YOUR ASSIGNMENT:
Omit pictures and quote the listing below line by line, from its start through the line that holds "门更重要——你细品是不是这个理儿？".

RECORDS FOR THIS TASK:
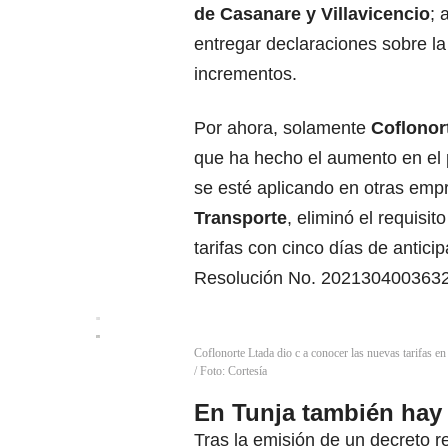
de Casanare y Villavicencio
; 
entregar declaraciones sobre l
incrementos.
Por ahora, solamente
Coflonor
que ha hecho el aumento en el p
se esté aplicando en otras emp
Transporte
, eliminó el requisi
tarifas con cinco días de antici
Resolución No. 2021304003632
Coflonorte Ltada dio c a conocer las nuevas tarifas en
/ Foto: Cortesía
En Tunja también hay 
Tras la emisión de un decreto r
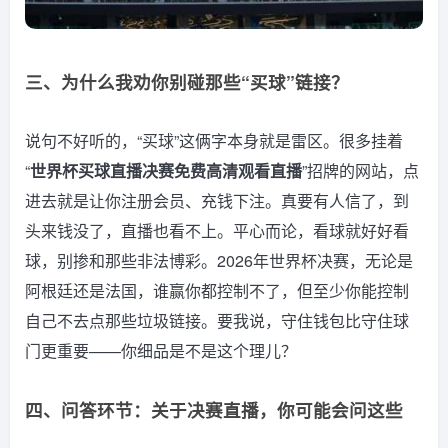
三、为什么我劝你别碰那些“买球”链接？
说句不好听的，“买球”这俩字本身就是雷区。很多挂着
“
世界杯买球直播决赛免费高清观看直播
”招牌的网站，点
进去就是让你注册会员、充钱下注。真要有人信了，到
头来钱没了，直播也看不上。平心而论，看球就好好看
球，别掺和那些非法博彩。2026年世界杯决赛，无论是
阿根廷还是法国，谁赢你都控制不了，但至少你能控制
自己不去点那些垃圾链接。要我说，守住钱包比守住球
门更重要——你细品是不是这个理儿？
四、问答环节：关于决赛直播，你可能会问这些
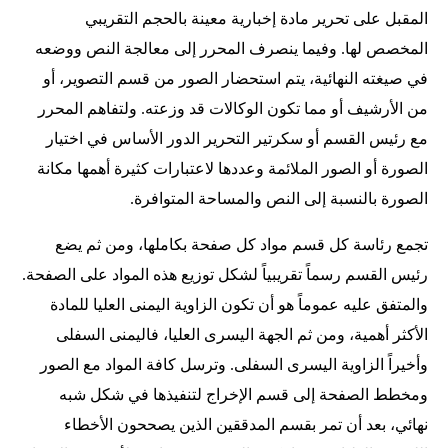
المقبل على تحرير مادة إخبارية معينة بالحجم التقريبي
المخصص لها. وفيما ينصرف المحرر إلى معالجة النص ووضعه
في صيغته النهائية، يتم استحضار الصور من قسم التصوير، أو
من الأرشيف أو مما تكون الوكالات قد وزعته. ولتفاهم المحرر
مع رئيس القسم أو سكرتير التحرير الدور الأساس في اختيار
الصورة أو الصور الملائمة وعددها لاعتبارات كثيرة أهمها مكانة
الصورة بالنسبة إلى النص والمساحة المتوافرة.
تجمع رئاسة كل قسم مواد كل صفحة بكاملها، ومن ثم يضع
رئيس القسم رسماً تقريبياً لشكل توزيع هذه المواد على الصفحة.
والمتفق عليه عموماً هو أن تكون الزاوية اليمنى العليا للمادة
الأكثر أهمية، ومن ثم الجهة اليسرى العليا، فاليمنى السفلى
وأخيراً الزاوية اليسرى السفلى. وترسل كافة المواد مع الصور
ومخطط الصفحة إلى قسم الإخراج لتنفيذها في شكل شبه
نهائي، بعد أن تمر بقسم المدققين الذين يصححون الأخطاء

RESPONSE TO THIS EXERCISE:
de Casanare y Villavicencio
; 
entregar declaraciones sobre l
incrementos.
Por ahora, solamente
Coflonor
que ha hecho el aumento en el p
se esté aplicando en otras emp
Transporte
, eliminó el requisi
tarifas con cinco días de antici
Resolución No. 2021304003632
Coflonorte Ltada dio c a conocer las nuevas tarifas en
/ Foto: Cortesía
En Tunja también hay 
Tras la emisión de un decreto r
三、为什么我劝你别碰那些“买球”链接？
说句不好听的，“买球”这俩字本身就是雷区。很多挂着
“
世界杯买球直播决赛免费高清观看直播
”招牌的网站，点
进去就是让你注册会员、充钱下注。真要有人信了，到
头来钱没了，直播也看不上。平心而论，看球就好好看
球，别掺和那些非法博彩。2026年世界杯决赛，无论是
阿根廷还是法国，谁赢你都控制不了，但至少你能控制
自己不去点那些垃圾链接。要我说，守住钱包比守住球
门更重要——你细品是不是这个理儿？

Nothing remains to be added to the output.